TRIBUNNEWS.COM, JAKARTA - Fenomena takut kawin, oleh Amanah Surga Production (ASPro), sebuah rumah produksi yang sebelumnya banyak membuat sinetron serial televisi, dibuatkan Film Takut Kawin sebagai film layar lebar perdananya.
Film ini disutradarai oleh sutradara yang sukses menggarap sinetron Islam KTP . Kali ini Syaiful Dradjad AS, mengangkat cerita dan skenario karya Alim Sudio.
Takut Kawin mengisahkan tentang sepasang kekasih, Bimo dan Lala, yang mengumumkan rencana pernikahan mereka di tengah resepsi pernikahan sahabat mereka, Rommy dan Elisa.
Sayang di tengah perjalan menuju pernikahan resmi, banyak persoalan yang dihadapi pasangan kekasih ini.
Bimo mulai melihat hal-hal yang kurang sreg di dalam hatinya, terutama sikap Lala yang terlalu mendominasi, ditambah lagi pengaruh omongan orang tentang perkawinan yang dibumbui sedemikian rupa.
Bimo meminta pernikahannya dengan Lala ditunda sampai keduanya menemui kecocokan sikap. Lala yang tersinggung dengan perkataan Bimo memutuskan untuk mengakhiri hubungan. Sementara Bimo terus ditekan oleh kedua orangtuanya agar segera menikah.
"Menurut saya film ini komplit, ada nangisnya dan ada juga ketawa. Setelah nonton film ini saya benar-benar terhibur," ujar ketua PKB, Muhaimin Iskandar usai nobar di CGV Grand Indonesia Jakarta Pusat.

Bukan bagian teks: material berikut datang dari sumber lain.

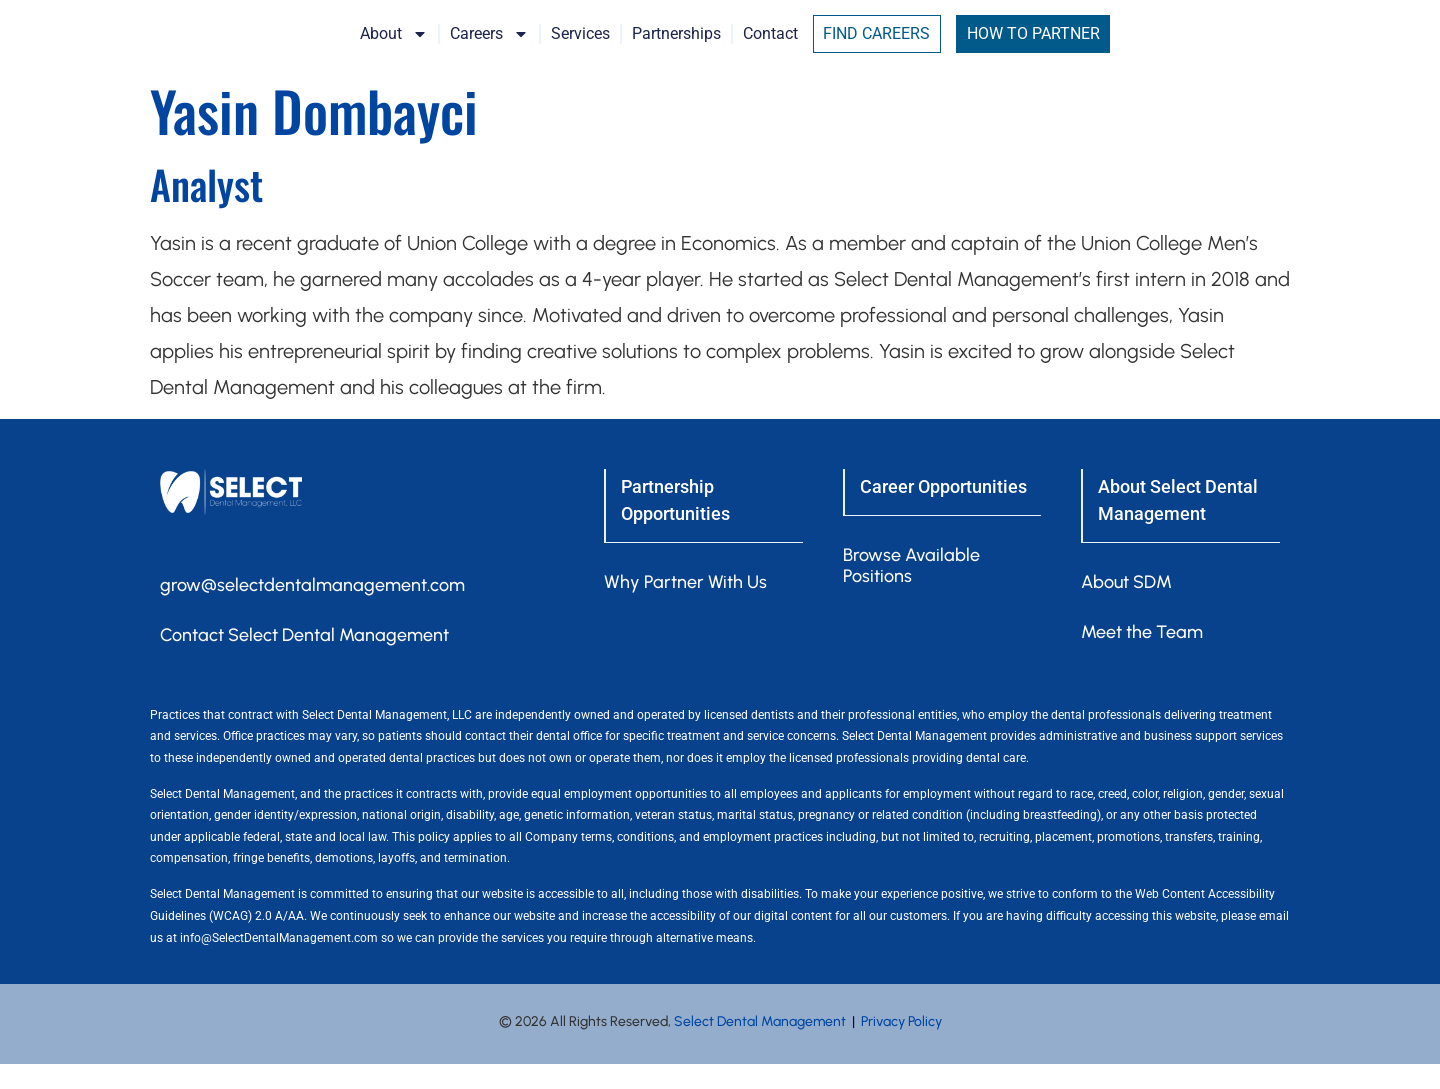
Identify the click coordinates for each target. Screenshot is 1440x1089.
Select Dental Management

Banyak sisi yang bisa dilihat dari cerita tentang perkawinan. Apakah sisi dramatiknya yang mengharu biru, konflik-konflik dalam rumahtangga yang panas, atau hubungan antarsuami isteri atau pasangan kekasih yang penuh romantika.
Takut Kawin masuk ke dalam genre komedi. Setiap persoalan yang terjadi antara Bimo dan Lala, bahkan konflik rumahtangga yang begitu serius antara pasangan pengantin baru Rommy dan Elisa, dikemas dalam bentuk komedi.
Duet penulis scenario Alim Sudio dan sutradara Syaiful Dradjad berhasil menghasilkan sebuah drama komedi situasi yang segar, mengalir dan tidak terjebak ke dalam komedi slapstick.
Sejak scene awal, film ini sudah menjanjikan. Adegan suasana resepsi pernikahan Rommy dan Elisaa di sebuah resort di tepi pantai berpemandangan indah, dengan penataan kamera yang terkonsep dengan apik, baik dari komposisi gambar, warna dan pencahayaan, membuat film ini enak untuk dilihat.
Adegan pembuka film ini sudah berhasil memancing tawa penonton, ketika Bimo (Herjunot Ali) “dipaksa” oleh teman-temannya untuk melamar Lala (Indah Permatasari). Tetapi karena Bimo tidak memiliki persiapan apa-apa, temannya, Ganda (Babe Chabita) meminjam cincin seorang lelaki untuk diberikan kepada Bimo, yang kemudian memasukannya ke jari manis Lala. Adegan melamar dengan memasukan cicin batu akik lelaki ke jari Lala mengundang tawa.
Film berdurasi 90 menit ini berhasil memberikan hiburan yang segar. Setiap pemain berkontribusi bagi keberhasilan itu. Bukan saja para komika yang memang memiliki keahlian berkomedi ria, pemain seperti Herjunot Ali, Junior Liem, Asri Welas dan Denny Chandra ikut menghidupkan cerita.
Tentu saja apresiasi patut diberikan kepada Indah Permatasari yang berakting begitu kuat, terutama ketika memperlihatkan mimik marah dan sedih.
Para wartawan film yang biasanya kritis dan pelit untuk tertawa kalau film tidak lucu. Ketika nonton film ini pada tertawa lepas.
"Sebagai penonton saya terhibur, keren, saya berharap film ini bisa dinikmati penikmat film Indonesia," tutur Herman Wijaya, kritikus film dan wartawan senior ini.